Народ растянулся от берега почти до самого деревенского взгорья. Одни уже одолевали последний узволок, по зелёному косо прорезанный светлой песчаной дорогой, другие подступали к стаду, а одинокий дедушко Селиван ещё только перебирался по мостку. Не отрывая от настильных плах своих войлочных поршеньков, выстланных сеном, он мелко, опасливо шаркал подошвами, по-птичьи цепко перехватывал неошкуренное берёзовое перильце. И ему, должно, казалось, что и он тоже поспешал, бежал со всеми.

А позади, над недавним становищем, уже слеталось, драчливо каркало вороньё, растаскивая впопыхах забытую артелью складчину: яйца, сало и ещё не простывшие пироги.

Касьян, посадив на плечи Митюньку, сдерживая себя от бега, щадил жену, тяжело ступавшую рядом с косой и граблями, но та, упорная, всё наддавала и наддавала, вострясь лицом на деревню.

— Да не беги, не беги ты так! — в сердцах окорачивал её Касьян. — Чего через силу-то палишься!

— Все ж бегут…

— Тебе-то небось и не к спеху.

— Я-то ничего… да ноги… сами бегут… — приговаривала она, хватая воздух. — А тут ещё звякают… Хоть бы не звякали, что ли… Душа разрывается…

— Сядь передохни, слышь! Не в деревне ж война. А ты бегишь, запаляешься. Как бы худо не стало…

— Ох, нет, Кося! Пошли, пошли… Нехорошо как-то… Неспокойно мне… А ежели тебя возьмут… А у меня ничего не готово, не постирано…
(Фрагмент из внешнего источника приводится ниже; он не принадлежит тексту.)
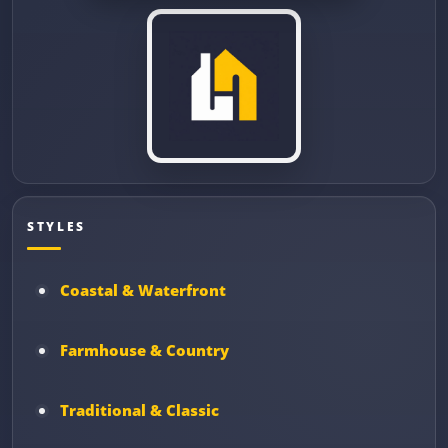
STYLES
Coastal & Waterfront
Farmhouse & Country
Traditional & Classic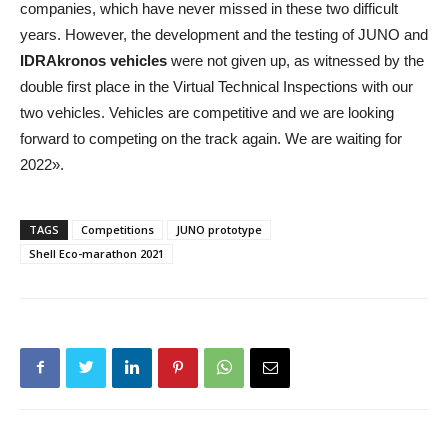
companies, which have never missed in these two difficult
years. However, the development and the testing of JUNO and
IDRAkronos vehicles
were not given up, as witnessed by the
double first place in the Virtual Technical Inspections with our
two vehicles. Vehicles are competitive and we are looking
forward to competing on the track again. We are waiting for
2022».
TAGS
Competitions
JUNO prototype
Shell Eco-marathon 2021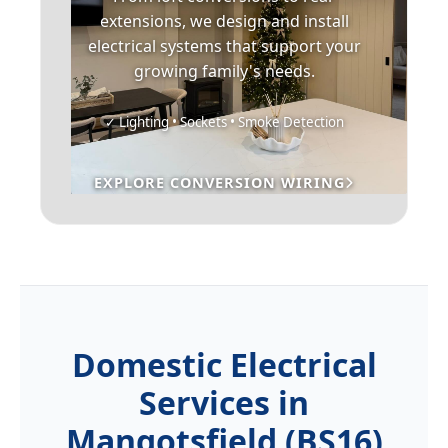
extensions, we design and install
electrical systems that support your
growing family's needs.
✓ Lighting • Sockets • Smoke Detection
EXPLORE CONVERSION WIRING
Domestic Electrical
Services in
Mangotsfield (BS16)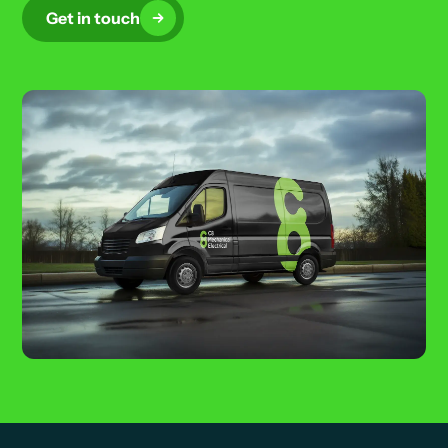
Get in touch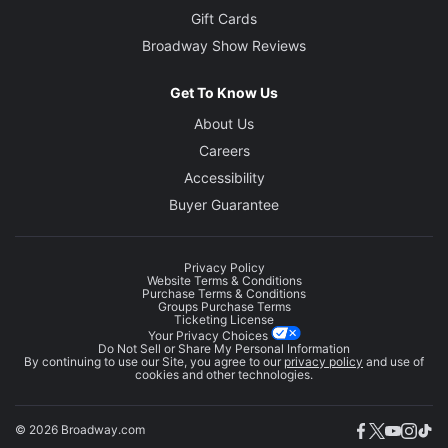
Gift Cards
Broadway Show Reviews
Get To Know Us
About Us
Careers
Accessibility
Buyer Guarantee
Privacy Policy
Website Terms & Conditions
Purchase Terms & Conditions
Groups Purchase Terms
Ticketing License
Your Privacy Choices
Do Not Sell or Share My Personal Information
By continuing to use our Site, you agree to our
privacy policy
and use of
cookies and other technologies.
© 2026 Broadway.com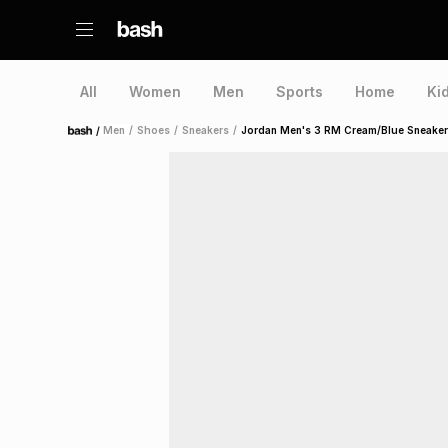
All
Women
Men
Sports
Home
Ki
/
Men
/
Shoes
/
Sneakers
/
Jordan Men's 3 RM Cream/Blue Sneaker
Home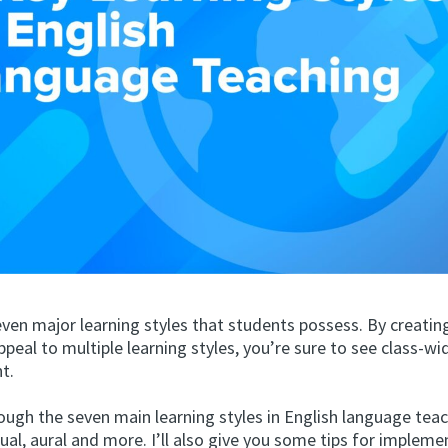
ven major learning styles that students possess. By creatin
ppeal to multiple learning styles, you’re sure to see class-wi
t.
ough the seven main learning styles in English language teac
sual, aural and more. I’ll also give you some tips for implem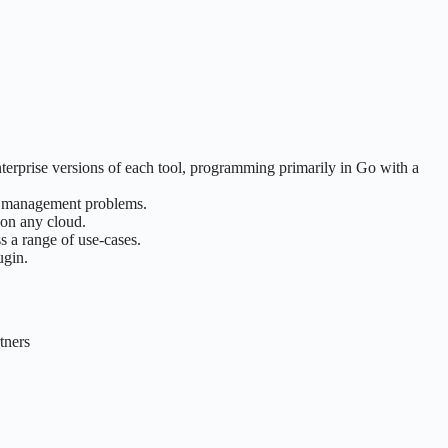
terprise versions of each tool, programming primarily in Go with a
ure management problems.
 on any cloud.
s a range of use-cases.
ugin.
tners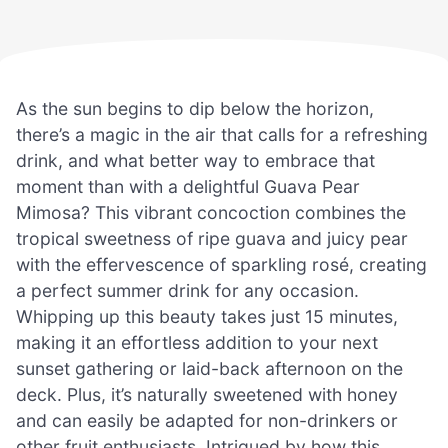
As the sun begins to dip below the horizon,
there’s a magic in the air that calls for a refreshing
drink, and what better way to embrace that
moment than with a delightful Guava Pear
Mimosa? This vibrant concoction combines the
tropical sweetness of ripe guava and juicy pear
with the effervescence of sparkling rosé, creating
a perfect summer drink for any occasion.
Whipping up this beauty takes just 15 minutes,
making it an effortless addition to your next
sunset gathering or laid-back afternoon on the
deck. Plus, it’s naturally sweetened with honey
and can easily be adapted for non-drinkers or
other fruit enthusiasts. Intrigued by how this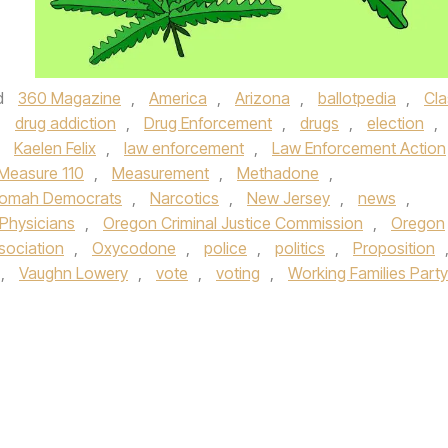
d
360 Magazine
,
America
,
Arizona
,
ballotpedia
,
Cla
,
drug addiction
,
Drug Enforcement
,
drugs
,
election
,
,
Kaelen Felix
,
law enforcement
,
Law Enforcement Action
Measure 110
,
Measurement
,
Methadone
,
nomah Democrats
,
Narcotics
,
New Jersey
,
news
,
 Physicians
,
Oregon Criminal Justice Commission
,
Oregon
sociation
,
Oxycodone
,
police
,
politics
,
Proposition
,
Vaughn Lowery
,
vote
,
voting
,
Working Families Party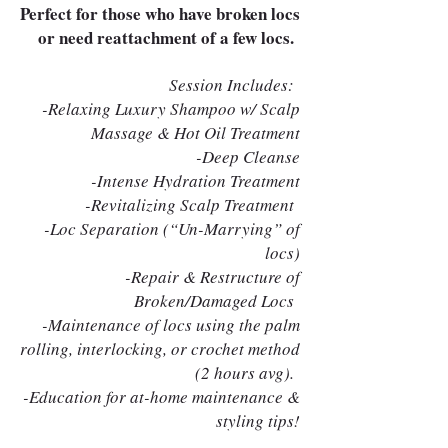
Perfect for those who have broken locs
or need reattachment of a few locs.
Session Includes:
-Relaxing Luxury Shampoo w/ Scalp
Massage & Hot Oil Treatment
-Deep Cleanse
-Intense Hydration Treatment
-Revitalizing Scalp Treatment
-Loc Separation (“Un-Marrying” of
locs)
-Repair & Restructure of
Broken/Damaged Locs
-Maintenance of locs using the palm
rolling, interlocking, or crochet method
(2 hours avg).
-Education for at-home maintenance &
styling tips!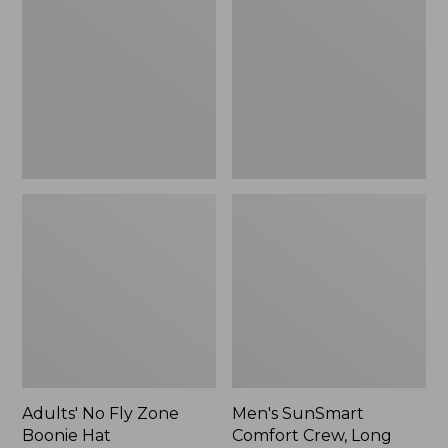
Fly
Comfort
Zone
Crew,
Boonie
Long
Hat
Sleeve,
New
Adults' No Fly Zone
Men's SunSmart
Boonie Hat
Comfort Crew, Long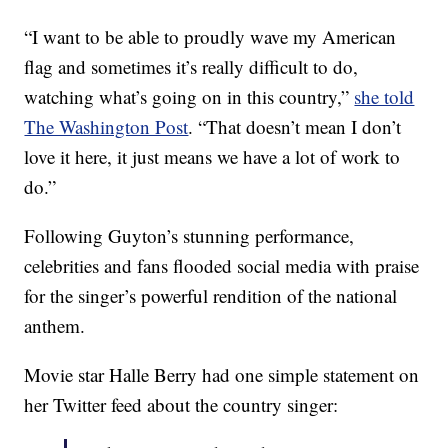
“I want to be able to proudly wave my American
flag and sometimes it’s really difficult to do,
watching what’s going on in this country,”
she told
The Washington Post
. “That doesn’t mean I don’t
love it here, it just means we have a lot of work to
do.”
Following Guyton’s stunning performance,
celebrities and fans flooded social media with praise
for the singer’s powerful rendition of the national
anthem.
Movie star Halle Berry had one simple statement on
her Twitter feed about the country singer: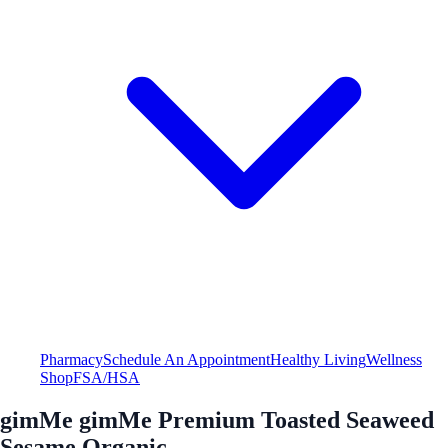
Pharmacy
Schedule An Appointment
Healthy Living
Wellness
Shop
FSA/HSA
gimMe gimMe Premium Toasted Seaweed
Sesame Organic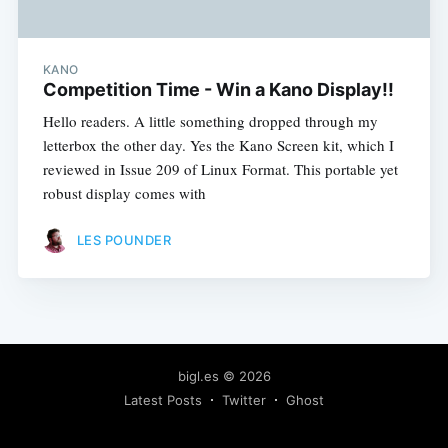
KANO
Competition Time - Win a Kano Display!!
Hello readers. A little something dropped through my
letterbox the other day. Yes the Kano Screen kit, which I
reviewed in Issue 209 of Linux Format. This portable yet
robust display comes with
LES POUNDER
bigl.es
© 2026
Latest Posts
Twitter
Ghost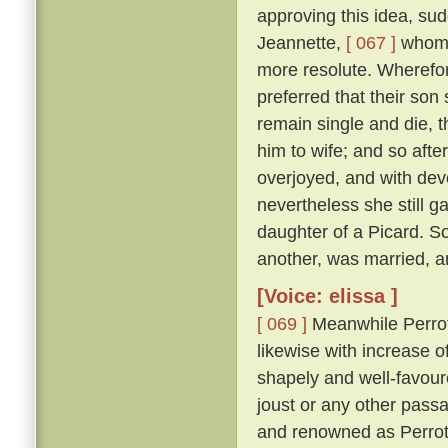
approving this idea, su
Jeannette,
[ 067 ]
whom s
more resolute. Wherefor
preferred that their son
remain single and die, t
him to wife; and so afte
overjoyed, and with dev
nevertheless she still g
daughter of a Picard. S
another, was married, an
[Voice: elissa ]
[ 069 ]
Meanwhile Perrot,
likewise with increase o
shapely and well-favoure
joust or any other pass
and renowned as Perrot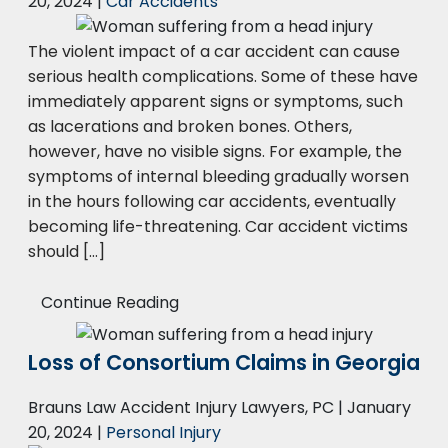
20, 2024
|
Car Accidents
The violent impact of a car accident can cause
serious health complications. Some of these have
immediately apparent signs or symptoms, such
as lacerations and broken bones. Others,
however, have no visible signs. For example, the
symptoms of internal bleeding gradually worsen
in the hours following car accidents, eventually
becoming life-threatening. Car accident victims
should […]
Continue Reading
Loss of Consortium Claims in Georgia
Brauns Law Accident Injury Lawyers, PC |
January
20, 2024
|
Personal Injury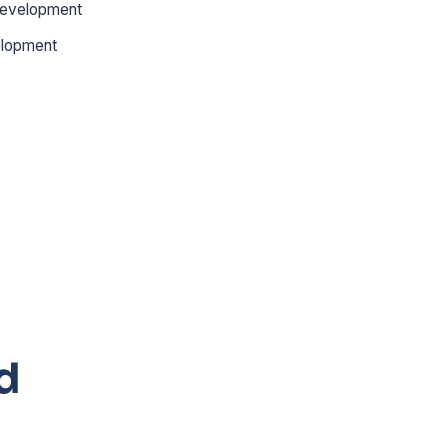
evelopment
lopment
d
— Ну дак не сразу ж. А может, и вовсе не возьмут.

— Да как же не взять? То ли ты хромый или кривой какой?

— Сперва молодых должны. А уж потом как пойдёт. А то, может, и одними молодыми управятся. Вот и польская была, и финская, а меня не тронули. Ну-ка, одних молодых кликни, и то сколь, ого-о!

— Ох, Кося, в финскую так-то вот не звякали, не скликали. Тогда тихо всё было…

Деревня уже каждой своей избой хорошо виделась на возвышении. Касьян привычно отыскал и свой домок: как раз напротив колодезного журавца. Он всегда был тихо, со сдержанной молчаливостью привязан к своему дому, особенно после того, как привёл в хозяйки Натаху, которая как-то сразу пришлась ко двору, признала его своим, будто тут и родилась, и без долгих приглядок хлопотливо заквохтала по хозяйству. Да и у него самого, как принял он от отца подворье, стало привычкой во всякую свободную минуту обходить, окидывать со всех сторон жильё, надворные хлевушки, погребицу, ладно срубленный, сухой и прохладный, на высокой подклети амбарчик, в три хлыста увязанный всё ещё свежий плетень, всякий раз неспешно присматривая, что бы ещё такое подделать, укрепить, подпереть или перебрать заново. За годы собрался у него всякий инструмент — и по дереву, и по железному делу, а каждую найденную проволочку или гвоздок, рассмотрев и прикинув, определял про запас в заветный тайничок. Позапрошлой весной заменил на своей избе обветшалые наличники на новые, за долгую зиму урывками между конюхованием сам навыдумывал, навыпиливал всяких по ним завитков и кружевцев, потом покрасил голубеньким, а кое-где, в нужных местах, сыграл киноварью, и от всего этого изба враз весело обновилась, невестой засмотрелась в божий мир. Касьяну и самому никогда не наскучивало поглядывать в эти оконца, всё, бывало, отвернёт занавесочку, обежит сквозь стекло глазами, хотя виделось в общем-то одно и то же: однообразный до самой Остомли выгон, по-за которым курчавилось покосное займище, а уж потом, у края неба, дремотно и угрюмовато маячил матёрый лес. Простая и привычная эта картина, её извечная, сколь себя помнит Касьян, неизменность откладывались в сознании незыблемостью и самой Касьяновой жизни, и он ничего не хотел другого, как прожить и умереть на этой вот земле, родной и привычной до каждой былки.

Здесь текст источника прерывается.